#### [ASSIGNMENT]
Print exactly the lines that run from the first line of the material to the line containing "Sinuano Noche", both ends included, and skip the pictures.
------------------------------------------------
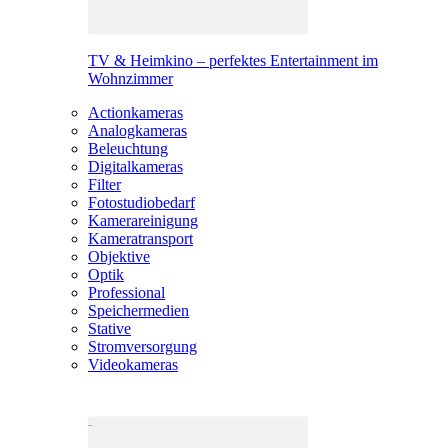
TV & Heimkino – perfektes Entertainment im
Wohnzimmer
Actionkameras
Analogkameras
Beleuchtung
Digitalkameras
Filter
Fotostudiobedarf
Kamerareinigung
Kameratransport
Objektive
Optik
Professional
Speichermedien
Stative
Stromversorgung
Videokameras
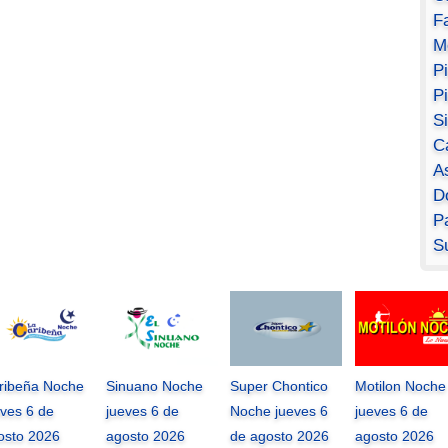
F
M
P
P
S
C
A
D
Pa
S
ribeña Noche
Sinuano Noche
Super Chontico
Motilon Noche
eves 6 de
jueves 6 de
Noche jueves 6
jueves 6 de
osto 2026
agosto 2026
de agosto 2026
agosto 2026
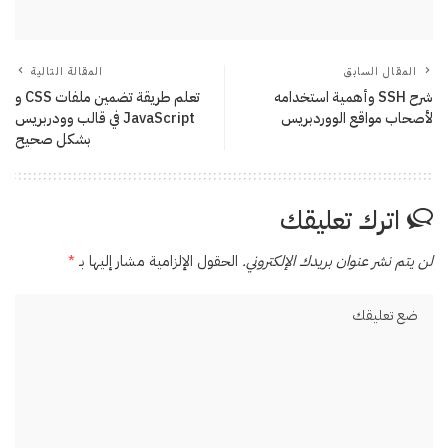
المقال السابق
المقالة التالية
شرح SSH وأهمية استخدامه
تعلم طريقة تضمين ملفات CSS و
لأصحاب مواقع الووردبريس
JavaScript في قالب وودربريس
بشكل صحيح
اترك تعليقك
لن يتم نشر عنوان بريدك الإلكتروني.
الحقول الإلزامية مشار إليها بـ
*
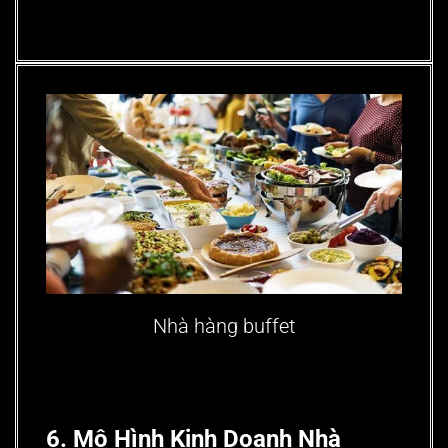
Nhà hàng buffet
6.
Mô Hình Kinh Doanh Nhà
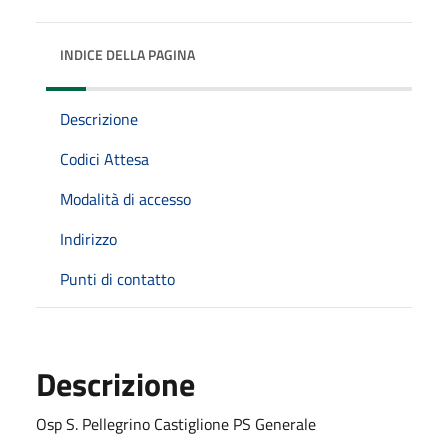
INDICE DELLA PAGINA
Descrizione
Codici Attesa
Modalità di accesso
Indirizzo
Punti di contatto
Descrizione
Osp S. Pellegrino Castiglione PS Generale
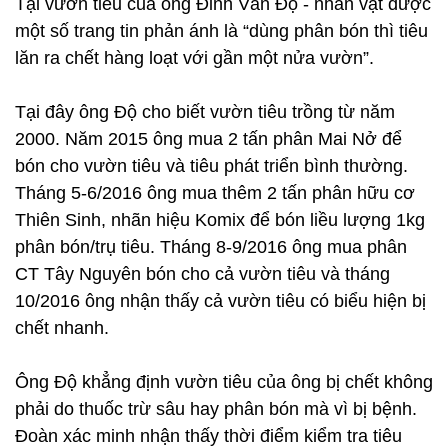
Tại vườn tiêu của ông Đinh Văn Độ - nhân vật được
một số trang tin phản ánh là “dùng phân bón thì tiêu
lăn ra chết hàng loạt với gần một nửa vườn”.
Tại đây ông Độ cho biết vườn tiêu trồng từ năm
2000. Năm 2015 ông mua 2 tấn phân Mai Nở để
bón cho vườn tiêu và tiêu phát triển bình thường.
Tháng 5-6/2016 ông mua thêm 2 tấn phân hữu cơ
Thiên Sinh, nhãn hiệu Komix để bón liều lượng 1kg
phân bón/trụ tiêu. Tháng 8-9/2016 ông mua phân
CT Tây Nguyên bón cho cả vườn tiêu và tháng
10/2016 ông nhận thấy cả vườn tiêu có biểu hiện bị
chết nhanh.
Ông Độ khẳng định vườn tiêu của ông bị chết không
phải do thuốc trừ sâu hay phân bón mà vì bị bệnh.
Đoàn xác minh nhận thấy thời điểm kiểm tra tiêu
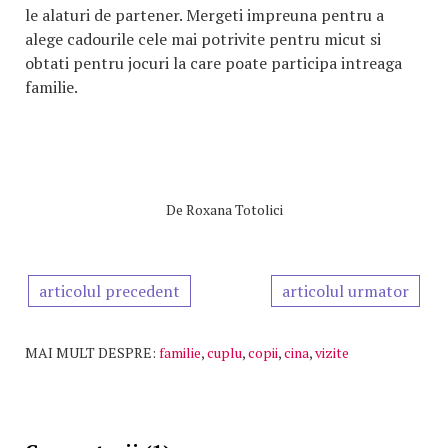
le alaturi de partener. Mergeti impreuna pentru a
alege cadourile cele mai potrivite pentru micut si
obtati pentru jocuri la care poate participa intreaga
familie.
De
Roxana Totolici
articolul precedent
articolul urmator
MAI MULT DESPRE:
familie
,
cuplu
,
copii
,
cina
,
vizite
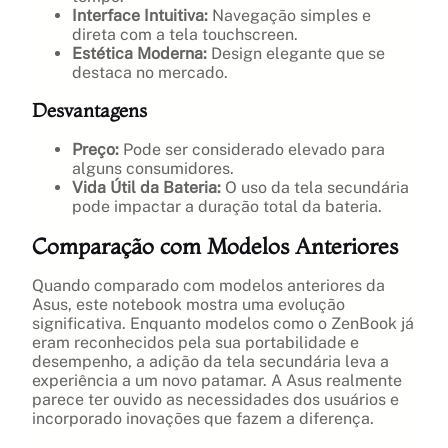
Interface Intuitiva:
Navegação simples e
direta com a tela touchscreen.
Estética Moderna:
Design elegante que se
destaca no mercado.
Desvantagens
Preço:
Pode ser considerado elevado para
alguns consumidores.
Vida Útil da Bateria:
O uso da tela secundária
pode impactar a duração total da bateria.
Comparação com Modelos Anteriores
Quando comparado com modelos anteriores da
Asus, este notebook mostra uma evolução
significativa. Enquanto modelos como o ZenBook já
eram reconhecidos pela sua portabilidade e
desempenho, a adição da tela secundária leva a
experiência a um novo patamar. A Asus realmente
parece ter ouvido as necessidades dos usuários e
incorporado inovações que fazem a diferença.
------------------------------------------------
#### [EXPECTED OUTPUT]
TV & Heimkino – perfektes Entertainment im
Wohnzimmer
Actionkameras
Analogkameras
Beleuchtung
Digitalkameras
Filter
Fotostudiobedarf
Kamerareinigung
Kameratransport
Objektive
Optik
Professional
Speichermedien
Stative
Stromversorgung
Videokameras
F
M
P
P
S
C
A
D
Pa
S
ribeña Noche
Sinuano Noche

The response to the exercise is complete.